Many breast cancer survivors wonder about the connection between breast cancer and soy products, and whether soy is safe to eat once we have a diagnosis.

Soy is in many of the foods we eat whether we like it or not, and the quantity of soy consumed is an issue in itself. Another issue is the fact that soy is genetically modified.

So the jury is still out, but this article from the Globe and Mail provides you with Leslie Beck’s Food For Thought:

Breast cancer survivors shouldn’t shun soy foods

In the past several years, soy foods have been showing up regularly on grocery store shelves. And it’s not just tofu. Packages of soy nuts, burgers, drinks, cereals, yogurt and desserts as well as edamame have become mainstream grocery items.

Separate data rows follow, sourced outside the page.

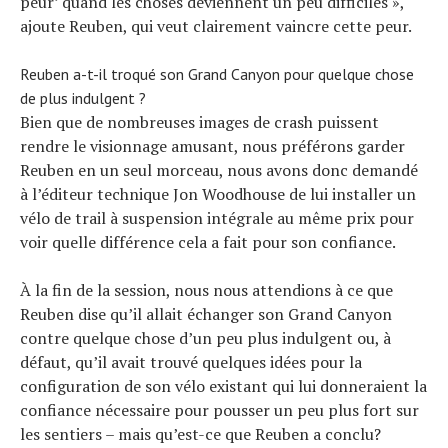
peur’ quand les choses deviennent un peu difficiles »,
ajoute Reuben, qui veut clairement vaincre cette peur.
Reuben a-t-il troqué son Grand Canyon pour quelque chose
de plus indulgent ?
Bien que de nombreuses images de crash puissent
rendre le visionnage amusant, nous préférons garder
Reuben en un seul morceau, nous avons donc demandé
à l’éditeur technique Jon Woodhouse de lui installer un
vélo de trail à suspension intégrale au même prix pour
voir quelle différence cela a fait pour son confiance.
À la fin de la session, nous nous attendions à ce que
Reuben dise qu’il allait échanger son Grand Canyon
contre quelque chose d’un peu plus indulgent ou, à
défaut, qu’il avait trouvé quelques idées pour la
configuration de son vélo existant qui lui donneraient la
confiance nécessaire pour pousser un peu plus fort sur
les sentiers – mais qu’est-ce que Reuben a conclu?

At the same time, there’s been controversy about the use of soy, especially for breast cancer survivors. The concern is that isoflavones, compounds that occur naturally in soy, could increase the risk of the cancer returning.

But according to a study published in Wednesday’s issue of the Journal of the American Medical Association, enjoying a soy latte or soy burger causes no harm – and can reduce the risk of breast cancer recurrence.

Foods made from soy beans are high in protein and contain isoflavones, phytochemicals that compete for the same place on breast cells that estrogen does. By acting like weak forms of the body’s own estrogen, some experts have worried that soy isoflavones could possibly promote cancer growth.

That’s because certain risk factors for breast cancer, such as beginning your menstrual period before age 12 or starting menopause after 55, are related to the length of time breast cells are exposed to the body’s own circulating estrogen. It’s thought that estrogen can promote the growth of breast cancer cells.

Women taking tamoxifen, a drug used to reduce the risk of breast cancer recurrence, are often advised to avoid soy foods because soy isoflavones can bind to estrogen receptors on breast cells just like the medication does. The fear is that soy may reduce the effectiveness of tamoxifen. (Tamoxifen works by blocking estrogen in the body from attaching to estrogen receptors on breast cancer cells, slowing the growth of tumours and killing tumour cells.)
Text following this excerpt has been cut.